A sick yellow light shone out from the timbered shaft, making visible the fumes that drifted up. I gagged several times at the smell. It was overwhelmingly corrupt.

"Breathe deeply," yelled Corporal Matters of the day watch. "You will become this stench in a matter of weeks." He paused for a moment. "I will issue you a pickax and a shovel. You will also be given a bag to carry your sulphur to the surface, one gourd of putrid water, and three moist cremat disks." He walked off into the shadows and soon returned with those items.

I put the shovel and axe over my shoulder and took the string of the gourd and the brown-wrapped package of food with my opposite hand to show the corporal that I understood.

"There are a few things that my prisoners need to know," he said, pacing back and forth in front of me.

I wondered if the Corporals Matters were really twins or just the same twisted fellow switching wigs. The similarities were unnerving.

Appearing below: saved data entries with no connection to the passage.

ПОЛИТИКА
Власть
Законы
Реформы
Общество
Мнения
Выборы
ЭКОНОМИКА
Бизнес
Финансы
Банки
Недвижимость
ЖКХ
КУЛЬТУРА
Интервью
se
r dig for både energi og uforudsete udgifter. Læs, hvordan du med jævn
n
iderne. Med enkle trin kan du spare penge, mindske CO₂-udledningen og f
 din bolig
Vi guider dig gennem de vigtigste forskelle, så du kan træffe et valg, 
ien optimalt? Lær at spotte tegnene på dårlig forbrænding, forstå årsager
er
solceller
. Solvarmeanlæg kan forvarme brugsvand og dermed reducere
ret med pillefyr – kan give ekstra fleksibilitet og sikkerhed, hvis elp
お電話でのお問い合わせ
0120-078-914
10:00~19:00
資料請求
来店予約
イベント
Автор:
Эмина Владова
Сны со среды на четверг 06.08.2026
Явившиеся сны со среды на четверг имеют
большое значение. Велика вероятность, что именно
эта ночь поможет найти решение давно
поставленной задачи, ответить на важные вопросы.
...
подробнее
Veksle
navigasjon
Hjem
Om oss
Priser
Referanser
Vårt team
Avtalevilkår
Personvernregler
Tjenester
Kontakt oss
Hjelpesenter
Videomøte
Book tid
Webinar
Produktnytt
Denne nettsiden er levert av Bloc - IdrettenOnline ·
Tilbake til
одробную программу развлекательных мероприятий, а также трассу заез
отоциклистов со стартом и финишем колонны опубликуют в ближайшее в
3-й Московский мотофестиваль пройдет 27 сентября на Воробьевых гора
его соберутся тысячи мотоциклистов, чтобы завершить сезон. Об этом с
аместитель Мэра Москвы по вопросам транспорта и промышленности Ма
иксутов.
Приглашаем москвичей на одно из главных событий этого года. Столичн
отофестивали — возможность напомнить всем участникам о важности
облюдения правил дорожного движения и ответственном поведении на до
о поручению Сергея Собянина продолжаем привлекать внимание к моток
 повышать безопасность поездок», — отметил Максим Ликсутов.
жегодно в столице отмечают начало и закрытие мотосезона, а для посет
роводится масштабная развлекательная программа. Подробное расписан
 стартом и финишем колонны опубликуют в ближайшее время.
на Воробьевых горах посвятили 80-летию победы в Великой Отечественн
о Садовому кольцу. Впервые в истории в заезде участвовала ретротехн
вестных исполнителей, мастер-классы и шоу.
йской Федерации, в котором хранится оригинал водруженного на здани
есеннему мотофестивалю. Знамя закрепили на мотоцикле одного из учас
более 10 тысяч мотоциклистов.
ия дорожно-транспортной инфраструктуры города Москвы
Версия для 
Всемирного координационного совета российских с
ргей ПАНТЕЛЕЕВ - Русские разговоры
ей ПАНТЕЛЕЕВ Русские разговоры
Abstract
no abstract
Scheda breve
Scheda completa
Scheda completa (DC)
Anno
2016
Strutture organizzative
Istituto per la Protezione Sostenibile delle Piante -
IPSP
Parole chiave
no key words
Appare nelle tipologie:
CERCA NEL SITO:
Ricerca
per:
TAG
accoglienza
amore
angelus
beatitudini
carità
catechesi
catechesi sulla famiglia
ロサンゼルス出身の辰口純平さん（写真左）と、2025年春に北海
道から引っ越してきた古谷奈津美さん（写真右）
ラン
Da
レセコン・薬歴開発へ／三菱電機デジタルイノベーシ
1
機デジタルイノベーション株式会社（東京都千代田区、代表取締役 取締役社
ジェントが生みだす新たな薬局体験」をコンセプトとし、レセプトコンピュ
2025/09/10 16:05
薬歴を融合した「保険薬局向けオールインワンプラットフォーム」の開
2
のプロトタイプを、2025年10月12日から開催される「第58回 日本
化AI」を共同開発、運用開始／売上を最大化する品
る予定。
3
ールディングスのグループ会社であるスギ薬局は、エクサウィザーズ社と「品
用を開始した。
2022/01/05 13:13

"My first dictum," he shouted. "Every miner must dig his own hole. This means that you must find a barren piece of rock and create your own tunnel. You will be requested to chisel your name over your tunnel after you have been with us for six months. Your remains, whatever they may be, will be interred in your tunnel, proceeding your demise. You are your tunnel. Do you understand?"

I nodded.

"My second dictum is: the mine is the mind," he said, then suddenly reached out with the stick and whacked me in the shoulder. "Say it," he yelled. "Say it."

"The mine is the mind," I said in a near whisper.

"Say it again," he yelled and I did.

Then he stepped up to within an inch of my face, breathing his alcoholic breath on me. "The mine is my mind," he said. "While you work, you are in my mind, tunneling through my head and I see you always. My mind is always killing you as you dig through it. Dig hard. I will teach you a zest for the battle."

I nodded again and waited for my next order. He came at me, brandishing the stick and reaching for his saber. * To work, you idiot," he bellowed. "Seven pounds or I'll feed you to the kraken in the lagoon."